Not a Slump for Some

2015 was not a good year for a lot of people in the Oil & Gas industry. Prices dropped, rigs closed, towns emptied and jobs were lost. This industry has seen better days that is for sure. With the Shale boom dying down because of the surplus it seemed like this affected everyone in the industry; from the individual rig worker to the big companies it touched them somehow in some way.


Except for the Oil & Gas Traders. Amidst all the downturn the people who trade it and/or stored it made a killing. Mostly all of them showed huge profits last year. They have not had this good of a year since 2008-2009. Now you would say that this probably was a good thing for the economy as a whole, at least the downturn wasn’t completely down. However most of this trading companies are not in the U.S.. So better for the world economy not much for the U.S. economy.


Here are a few of the companies who made it big last year with Oil trading.

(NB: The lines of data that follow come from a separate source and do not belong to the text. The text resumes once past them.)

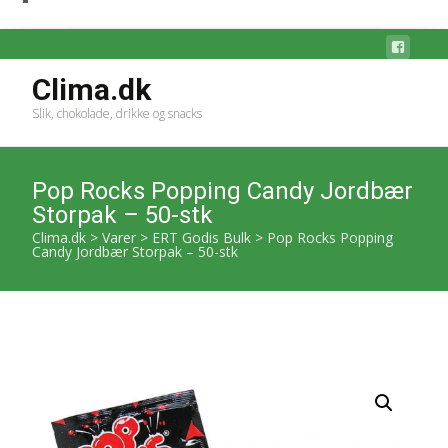
Clima.dk
Slik, chokolade, drikke og snacks
Pop Rocks Popping Candy Jordbær
Storpak – 50-stk
Clima.dk
>
Varer
>
ERT Godis Bulk
>
Pop Rocks Popping
Candy Jordbær Storpak – 50-stk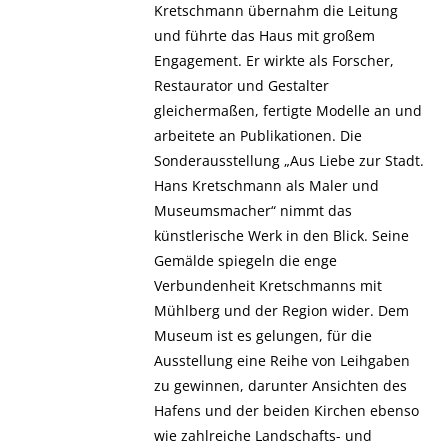
Kretschmann übernahm die Leitung
und führte das Haus mit großem
Engagement. Er wirkte als Forscher,
Restaurator und Gestalter
gleichermaßen, fertigte Modelle an und
arbeitete an Publikationen. Die
Sonderausstellung „Aus Liebe zur Stadt.
Hans Kretschmann als Maler und
Museumsmacher“ nimmt das
künstlerische Werk in den Blick. Seine
Gemälde spiegeln die enge
Verbundenheit Kretschmanns mit
Mühlberg und der Region wider. Dem
Museum ist es gelungen, für die
Ausstellung eine Reihe von Leihgaben
zu gewinnen, darunter Ansichten des
Hafens und der beiden Kirchen ebenso
wie zahlreiche Landschafts- und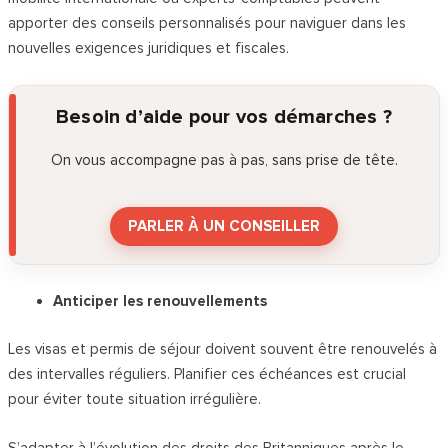
apporter des conseils personnalisés pour naviguer dans les
nouvelles exigences juridiques et fiscales.
Besoin d’aide pour vos démarches ?
On vous accompagne pas à pas, sans prise de tête.
PARLER À UN CONSEILLER
Anticiper les renouvellements
Les visas et permis de séjour doivent souvent être renouvelés à
des intervalles réguliers. Planifier ces échéances est crucial
pour éviter toute situation irrégulière.
S’adapter à l’évolution des droits des Britanniques après le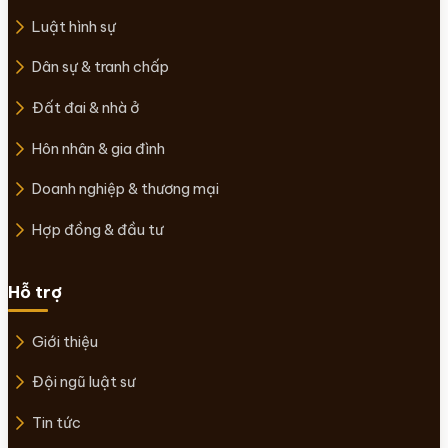
Luật hình sự
Dân sự & tranh chấp
Đất đai & nhà ở
Hôn nhân & gia đình
Doanh nghiệp & thương mại
Hợp đồng & đầu tư
Hỗ trợ
Giới thiệu
Đội ngũ luật sư
Tin tức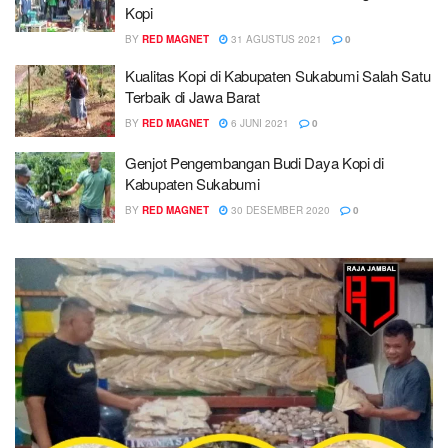
Kopi
BY
RED MAGNET
31 AGUSTUS 2021
0
Kualitas Kopi di Kabupaten Sukabumi Salah Satu
Terbaik di Jawa Barat
BY
RED MAGNET
6 JUNI 2021
0
Genjot Pengembangan Budi Daya Kopi di
Kabupaten Sukabumi
BY
RED MAGNET
30 DESEMBER 2020
0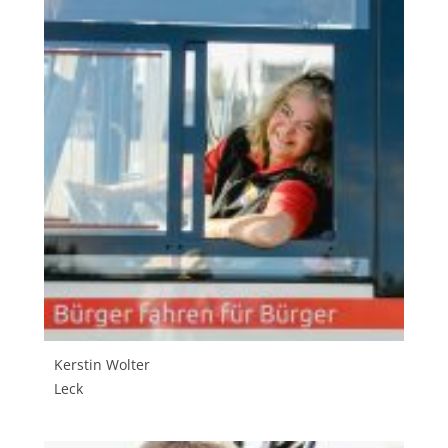
Kerstin Wolter
Leck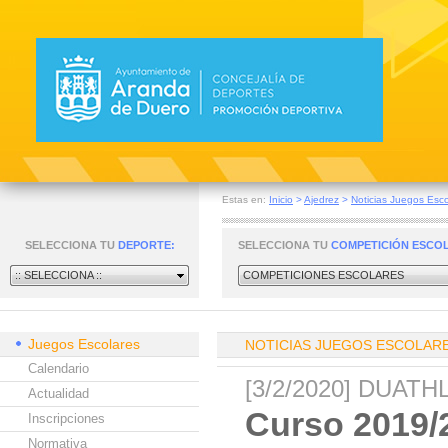
Estas en:
Inicio
>
Ajedrez
>
Noticias Juegos Esco
SELECCIONA TU
DEPORTE:
SELECCIONA TU
COMPETICIÓN ESCO
:: SELECCIONA ::
COMPETICIONES ESCOLARES
Juegos Escolares
NOTICIAS JUEGOS ESCOLAR
Calendario
[3/2/2020] DUAT
Actualidad
Curso 2019/
Inscripciones
Normativa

  • Glencore Plc, the world’s largest commodities trader. While its mining business suffered, Alex Beard, head of oil, saw its energy trading earnings before interest and tax rising to $778 million last year, up 49 percent from 2014.  Headquarters: Baar, Switzerland


  • In the first quarter of last year alone, BP’s trading profits surged $350 million above what the company considers the “normal” level,  BP Chief Financial Officer Gilvary said. The sum was equal to almost 15 percent of the company’s total quarterly adjusted profit. Headquarters: London, United Kingdom


  • At Mercuria Energy Group Ltd., global head of oil trading Kurt Chapman -- a Harvard University economics graduate and former U.S. Marine -- had his best year since 2009, according to a person with knowledge the situation. Headquarters: Geneva, Switzerland


  • Gunvor Group, where Jose Orti is head of crude oil trading, reported its best ever year, boosted by asset sales. But underlying trading and refining profits were also strong, up 10 percent from 2014.Headquarters: Geneva, Switzerland


  • Jeff Frase and Mitch Rubinstein at Noble Group oversaw a banner year in oil and energy trading from the U.S. -- a rare bright spot for Asia’s largest commodity trader. Headquarters: Hong Kong


As you can see all these companies are headquartered elsewhere. I think that in the future as the demand goes back up so will U.S. production. Maybe then the success can come back on to our soil.